Trump would eliminate some parents’ only source of affordable childcare

Despite his pledges to make childcare affordable, Trump’s budget would undo federal funding for afterschool programs.

Students in New York City’s Citywide Afterschool program. CREDIT: Gary He/AP Images for Bendaroos
Students in New York City’s Citywide Afterschool program. CREDIT: Gary He/AP Images for Bendaroos

Wanda Hill couldn’t work last year for the simple reason that her kids couldn’t get into a free afterschool program.

She cares full-time for one of her children and four of her grandchildren, three of whom are old enough for free afterschool care. When she realized they couldn’t get in, she called around to see about getting daycare for them before and after the school day. But the center she found wanted $350 a week for an hour in the morning and an hour in the afternoon.

She decided instead to simply care for them herself. “For all of that, I might as well stay home,” she said.

“I wasn’t able to work, because there’s five of them and daycare for five children is just unreasonable,” she said. “There’s no way.”

Everything changed this year when her kids got into the program. That meant she was able to get a job as a part-time bus driver. Even though she doesn’t get done with work until 5:00, she now knows her kids will have somewhere to be and then a bus will bring them home. “If my bus happens to be late, I don’t have to worry,” she said.

Hill says the children see a lot of benefits: They get their homework done and even get extra help from the afterschool teachers, who can provide more one-on-one attention.

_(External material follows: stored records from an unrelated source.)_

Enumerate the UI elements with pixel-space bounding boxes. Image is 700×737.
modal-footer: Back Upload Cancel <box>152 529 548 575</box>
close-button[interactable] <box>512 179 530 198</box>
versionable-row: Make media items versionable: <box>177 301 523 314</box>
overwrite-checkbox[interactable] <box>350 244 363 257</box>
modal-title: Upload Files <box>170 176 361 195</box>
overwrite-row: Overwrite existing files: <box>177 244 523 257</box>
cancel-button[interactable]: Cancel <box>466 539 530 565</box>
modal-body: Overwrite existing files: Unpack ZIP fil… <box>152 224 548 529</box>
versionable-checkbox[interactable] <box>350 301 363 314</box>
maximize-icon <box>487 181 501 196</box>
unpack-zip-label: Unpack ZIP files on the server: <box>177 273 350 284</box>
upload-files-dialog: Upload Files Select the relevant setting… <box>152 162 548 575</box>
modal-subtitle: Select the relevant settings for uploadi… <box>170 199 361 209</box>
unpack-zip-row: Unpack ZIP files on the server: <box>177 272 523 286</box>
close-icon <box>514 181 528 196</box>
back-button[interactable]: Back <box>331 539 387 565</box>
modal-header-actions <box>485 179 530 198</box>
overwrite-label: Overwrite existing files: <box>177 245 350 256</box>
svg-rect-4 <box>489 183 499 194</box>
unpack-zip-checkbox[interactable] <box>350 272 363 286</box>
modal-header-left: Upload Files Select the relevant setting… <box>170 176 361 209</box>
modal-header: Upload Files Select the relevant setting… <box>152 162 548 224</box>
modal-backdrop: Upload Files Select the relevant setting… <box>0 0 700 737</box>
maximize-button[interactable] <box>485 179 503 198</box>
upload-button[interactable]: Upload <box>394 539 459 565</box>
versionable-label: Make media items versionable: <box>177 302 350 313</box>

They can get outside and move around. They build social skills by interacting with different children in a more intimate setting. They’re even about to take a free field trip to learn about Harriet Tubman and walk the trails she used for the Underground Railroad.

“They’re learning, and they’re doing homework, and they’re socializing,” she said. “It’s just a plus.”

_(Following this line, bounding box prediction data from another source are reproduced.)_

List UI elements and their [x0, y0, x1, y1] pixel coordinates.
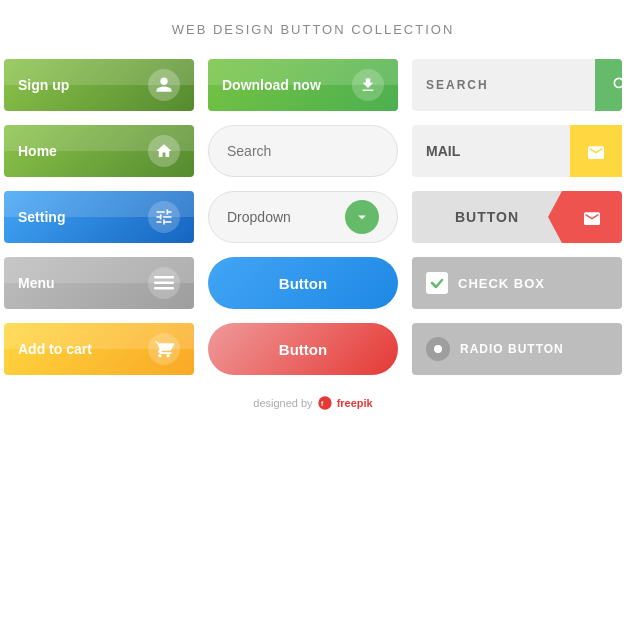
svg-rect-0 — [154, 276, 174, 279]
radio-inner — [434, 345, 442, 353]
setting-label: Setting — [18, 209, 148, 225]
radio-icon — [426, 337, 450, 361]
mail-button[interactable]: MAIL — [412, 125, 622, 177]
add-to-cart-button[interactable]: Add to cart — [4, 323, 194, 375]
radio-button[interactable]: RADIO BUTTON — [412, 323, 622, 375]
search-submit-button[interactable] — [595, 59, 622, 111]
menu-label: Menu — [18, 275, 148, 291]
home-button[interactable]: Home — [4, 125, 194, 177]
home-label: Home — [18, 143, 148, 159]
user-icon — [148, 69, 180, 101]
red-pill-button[interactable]: Button — [208, 323, 398, 375]
search-field[interactable] — [412, 59, 622, 111]
search-bar-input[interactable] — [209, 143, 398, 159]
freepik-icon: f — [317, 395, 333, 411]
cart-icon — [148, 333, 180, 365]
hamburger-icon — [148, 267, 180, 299]
svg-point-3 — [318, 396, 331, 409]
footer-text: designed by — [253, 397, 312, 409]
blue-pill-label: Button — [279, 275, 327, 292]
signup-button[interactable]: Sign up — [4, 59, 194, 111]
signup-label: Sign up — [18, 77, 148, 93]
download-label: Download now — [222, 77, 352, 93]
page-title: WEB DESIGN BUTTON COLLECTION — [172, 22, 455, 37]
home-icon — [148, 135, 180, 167]
checkbox-icon — [426, 272, 448, 294]
footer-brand: freepik — [337, 397, 373, 409]
chevron-down-icon — [345, 200, 379, 234]
button-arrow-label: BUTTON — [412, 209, 562, 225]
svg-rect-2 — [154, 287, 174, 290]
mail-label: MAIL — [426, 143, 460, 159]
add-to-cart-label: Add to cart — [18, 341, 148, 357]
radio-label: RADIO BUTTON — [460, 342, 564, 356]
button-grid: Sign up Download now Home — [0, 59, 626, 375]
download-button[interactable]: Download now — [208, 59, 398, 111]
footer: designed by f freepik — [253, 395, 372, 411]
checkbox-label: CHECK BOX — [458, 276, 545, 291]
mail-icon — [570, 125, 622, 177]
button-arrow-mail[interactable]: BUTTON — [412, 191, 622, 243]
arrow-red-mail — [562, 191, 622, 243]
settings-icon — [148, 201, 180, 233]
dropdown-label: Dropdown — [227, 209, 291, 225]
menu-button[interactable]: Menu — [4, 257, 194, 309]
setting-button[interactable]: Setting — [4, 191, 194, 243]
checkbox-button[interactable]: CHECK BOX — [412, 257, 622, 309]
red-pill-label: Button — [279, 341, 327, 358]
arrow-part — [562, 191, 622, 243]
download-icon — [352, 69, 384, 101]
blue-pill-button[interactable]: Button — [208, 257, 398, 309]
dropdown-button[interactable]: Dropdown — [208, 191, 398, 243]
search-input[interactable] — [412, 78, 595, 92]
svg-rect-1 — [154, 282, 174, 285]
search-bar[interactable] — [208, 125, 398, 177]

“They’re learning, and they’re doing homework, and they’re socializing.”

There’s just one problem: President Donald Trump doesn’t seem to agree with her.

The afterschool program that Hill’s children attend is funded by a little-known federal initiative called the 21st Century Community Learning Centers program. It’s the only federal source of money to run afterschool and summer programs.

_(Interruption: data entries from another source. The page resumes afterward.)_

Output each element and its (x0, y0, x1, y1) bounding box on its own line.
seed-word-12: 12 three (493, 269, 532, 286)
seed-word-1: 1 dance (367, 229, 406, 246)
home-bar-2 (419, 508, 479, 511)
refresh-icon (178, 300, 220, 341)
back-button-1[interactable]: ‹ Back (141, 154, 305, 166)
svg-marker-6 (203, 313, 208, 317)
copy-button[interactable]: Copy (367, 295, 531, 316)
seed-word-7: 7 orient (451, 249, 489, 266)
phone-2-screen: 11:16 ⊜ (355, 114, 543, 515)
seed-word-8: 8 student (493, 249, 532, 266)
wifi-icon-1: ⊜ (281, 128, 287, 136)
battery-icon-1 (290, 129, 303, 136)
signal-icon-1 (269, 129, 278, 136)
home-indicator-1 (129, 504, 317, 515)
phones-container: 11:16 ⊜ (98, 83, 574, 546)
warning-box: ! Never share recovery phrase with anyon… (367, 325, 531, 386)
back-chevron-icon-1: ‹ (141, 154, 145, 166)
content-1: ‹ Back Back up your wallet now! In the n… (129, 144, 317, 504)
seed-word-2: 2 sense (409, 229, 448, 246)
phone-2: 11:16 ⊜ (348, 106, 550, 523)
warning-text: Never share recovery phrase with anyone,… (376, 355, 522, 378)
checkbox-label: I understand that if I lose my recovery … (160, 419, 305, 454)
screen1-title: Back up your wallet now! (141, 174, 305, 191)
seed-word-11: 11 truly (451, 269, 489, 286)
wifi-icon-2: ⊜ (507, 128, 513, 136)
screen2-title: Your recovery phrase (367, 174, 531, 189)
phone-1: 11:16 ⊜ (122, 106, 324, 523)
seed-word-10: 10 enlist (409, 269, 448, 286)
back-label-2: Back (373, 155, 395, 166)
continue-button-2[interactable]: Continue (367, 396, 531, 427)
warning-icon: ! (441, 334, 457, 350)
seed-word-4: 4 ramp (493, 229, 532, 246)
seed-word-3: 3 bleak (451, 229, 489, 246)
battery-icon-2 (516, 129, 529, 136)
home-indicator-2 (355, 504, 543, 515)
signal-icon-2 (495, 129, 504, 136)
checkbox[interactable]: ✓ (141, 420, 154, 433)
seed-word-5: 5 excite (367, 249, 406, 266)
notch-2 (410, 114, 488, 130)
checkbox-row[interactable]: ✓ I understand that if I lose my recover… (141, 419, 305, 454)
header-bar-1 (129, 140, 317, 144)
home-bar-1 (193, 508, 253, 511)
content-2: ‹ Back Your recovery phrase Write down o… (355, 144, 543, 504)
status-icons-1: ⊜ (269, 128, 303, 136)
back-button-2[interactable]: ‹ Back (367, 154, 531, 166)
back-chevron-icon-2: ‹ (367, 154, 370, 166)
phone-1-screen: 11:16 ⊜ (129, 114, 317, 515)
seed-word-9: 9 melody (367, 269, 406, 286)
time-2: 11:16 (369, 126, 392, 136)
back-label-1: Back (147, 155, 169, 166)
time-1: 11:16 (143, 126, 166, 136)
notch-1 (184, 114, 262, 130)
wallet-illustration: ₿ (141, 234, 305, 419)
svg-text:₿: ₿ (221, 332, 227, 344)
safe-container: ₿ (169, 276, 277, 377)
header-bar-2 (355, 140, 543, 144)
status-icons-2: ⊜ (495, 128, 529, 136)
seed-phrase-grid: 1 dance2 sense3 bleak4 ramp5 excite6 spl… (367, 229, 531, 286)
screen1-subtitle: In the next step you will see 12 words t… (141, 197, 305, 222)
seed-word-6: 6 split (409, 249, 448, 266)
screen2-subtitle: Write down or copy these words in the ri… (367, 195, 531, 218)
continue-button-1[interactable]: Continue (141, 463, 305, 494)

On the campaign trail, Trump spoke about the issue of childcare, bemoaning the high cost and promising to offer a plan that would make it more affordable. He’s picking up the issue again now that he’s in office: On Wednesday, he promised that his administration would be “fighting to make sure that all mothers, and all families, have access to affordable childcare.” Free afterschool care is as affordable as it gets.

But in his so-called “skinny budget” outline released this month, Trump called to eliminate 21st Century funding entirely, saying in the document, “The programs lacks strong evidence of meeting its objectives, such as improving student achievement.”

21st Century doesn’t entail the federal government running afterschool programs itself. The money gets doled out to states based on how many low-income students they have, and states then hold competitive bidding processes for groups that want to run an afterschool or summer program. The grants last anywhere between three and five years, and then recipients have to apply all over again.

States get to set the priorities for what kinds of programs they want. “There’s a lot of state flexibility and control,” said Erik Peterson, vice president of policy at the Afterschool Alliance. Some might prioritize STEM education, while others may focus on physical education.

The process of programs getting the funding is incredibly competitive — for every grant that gets awarded, about three or four quality programs are turned down on average. “There’s tremendous need out there and the need just continues to grow in terms of the number of applicants… versus the amount of funding going to awards,” Peterson said.

The program is designed to let applicants use the grant money to get up and running and then find other sources of funding to keep it going so they don’t have to keep reapplying. But while some programs are able to pull this off, it can be difficult to find additional funding in other areas. “Particularly in rural communities where there are less funding resources, less foundations, less corporate support, it’s harder for those programs to become sustainable,” Peterson said.

Even programs in urban centers can struggle, because costs—finding space, hiring staff, paying for transportation, even buying snack food—are higher, yet the average grant per center across all states is just $122,000. “In urban areas where there are more resources in theory to be able to… continue without the funds, the costs are considerably higher,” he said.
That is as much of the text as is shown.